In all seriousness they make it out to be more than it is. From my experience going through their hiring pipeline there seem to be two tracks in SRE; software and sysadmin. If you score higher in algorithms and data-structures, presumably, you'll end up working more on tools and libraries whereas in the other you'll work more on infrastructure and automation. Either way both tracks work together on the same team towards the same goals.

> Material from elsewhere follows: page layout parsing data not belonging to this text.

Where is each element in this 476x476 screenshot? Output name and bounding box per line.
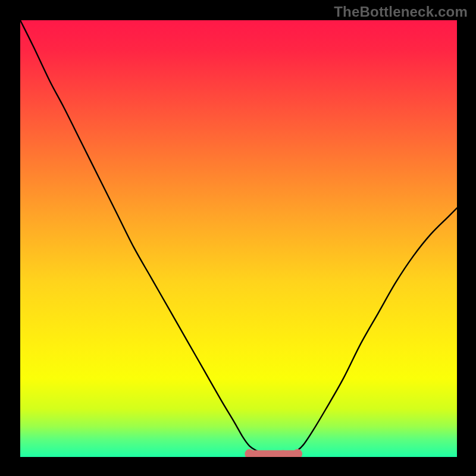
optimal-zone-dot: [259, 450, 265, 456]
optimal-zone-dot: [280, 450, 287, 457]
watermark-text: TheBottleneck.com: [334, 4, 468, 20]
bottleneck-chart: [20, 20, 457, 457]
optimal-zone-dot: [288, 450, 294, 456]
plot-background: [20, 20, 457, 457]
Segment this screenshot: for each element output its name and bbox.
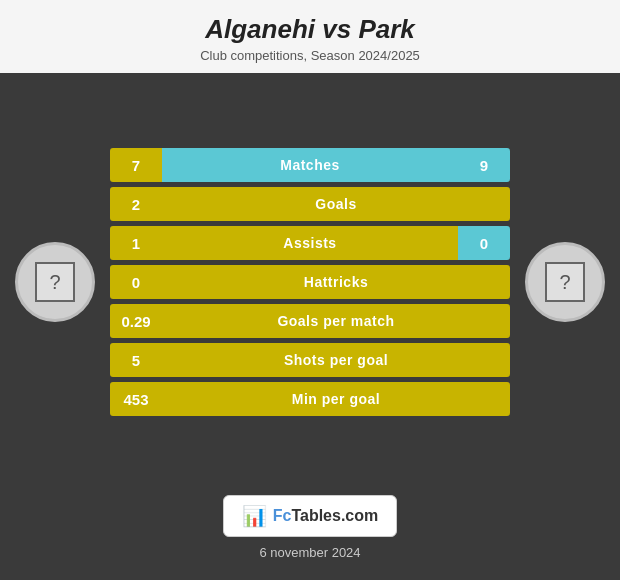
shots-per-goal-label: Shots per goal	[162, 343, 510, 377]
match-subtitle: Club competitions, Season 2024/2025	[20, 48, 600, 63]
main-content: ? 7 Matches 9 2 Goals 1 Assists 0	[0, 73, 620, 491]
right-player-side: ?	[510, 242, 620, 322]
match-title: Alganehi vs Park	[20, 14, 600, 45]
stat-row-hattricks: 0 Hattricks	[110, 265, 510, 299]
left-player-placeholder: ?	[35, 262, 75, 302]
matches-right-val: 9	[458, 148, 510, 182]
stat-row-matches: 7 Matches 9	[110, 148, 510, 182]
assists-right-val: 0	[458, 226, 510, 260]
shots-per-goal-left-val: 5	[110, 343, 162, 377]
stat-row-goals: 2 Goals	[110, 187, 510, 221]
watermark-box: 📊 FcTables.com	[223, 495, 398, 537]
bottom-area: 📊 FcTables.com 6 november 2024	[223, 491, 398, 580]
chart-icon: 📊	[242, 504, 267, 528]
hattricks-left-val: 0	[110, 265, 162, 299]
date-line: 6 november 2024	[259, 545, 360, 560]
right-player-avatar: ?	[525, 242, 605, 322]
matches-label: Matches	[162, 148, 458, 182]
left-player-avatar: ?	[15, 242, 95, 322]
watermark-section: 📊 FcTables.com	[223, 495, 398, 537]
stat-row-shots-per-goal: 5 Shots per goal	[110, 343, 510, 377]
stat-row-assists: 1 Assists 0	[110, 226, 510, 260]
goals-left-val: 2	[110, 187, 162, 221]
hattricks-label: Hattricks	[162, 265, 510, 299]
main-container: Alganehi vs Park Club competitions, Seas…	[0, 0, 620, 580]
right-player-placeholder: ?	[545, 262, 585, 302]
min-per-goal-left-val: 453	[110, 382, 162, 416]
goals-per-match-left-val: 0.29	[110, 304, 162, 338]
goals-per-match-label: Goals per match	[162, 304, 510, 338]
goals-label: Goals	[162, 187, 510, 221]
stat-row-min-per-goal: 453 Min per goal	[110, 382, 510, 416]
stats-section: 7 Matches 9 2 Goals 1 Assists 0 0 Hattri…	[110, 148, 510, 416]
header-section: Alganehi vs Park Club competitions, Seas…	[0, 0, 620, 73]
min-per-goal-label: Min per goal	[162, 382, 510, 416]
brand-fc: Fc	[273, 507, 292, 524]
matches-left-val: 7	[110, 148, 162, 182]
stat-row-goals-per-match: 0.29 Goals per match	[110, 304, 510, 338]
brand-text: FcTables.com	[273, 507, 379, 525]
assists-label: Assists	[162, 226, 458, 260]
left-player-side: ?	[0, 242, 110, 322]
assists-left-val: 1	[110, 226, 162, 260]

If you want in be prepared to solve simple-to-tough algorithms problems and be quizzed on TCP re-transmission, Linux system calls, and memory pressure. It's a bit challenging because you not only have to know Big-O well enough to estimate the asymptotic complexity of an arbitrary algorithm but you might also be asked what a sequence of TCP packets would look like if you sent some data and pulled the plug or what the parameters are to a given system call on Linux. You quite literally have to know everything from how virtual memory works, how to implement a fast k-means, how the network stack works from top to bottom, etc, etc.
If you've done any work in cloud development and supporting moderately large one it's that but bigger. Make one a hero, it does not.
It's just a guy on the phone telling you how you won't be like those other chumps, you'll be a hero. The few and the proud. Standard recruitment techniques.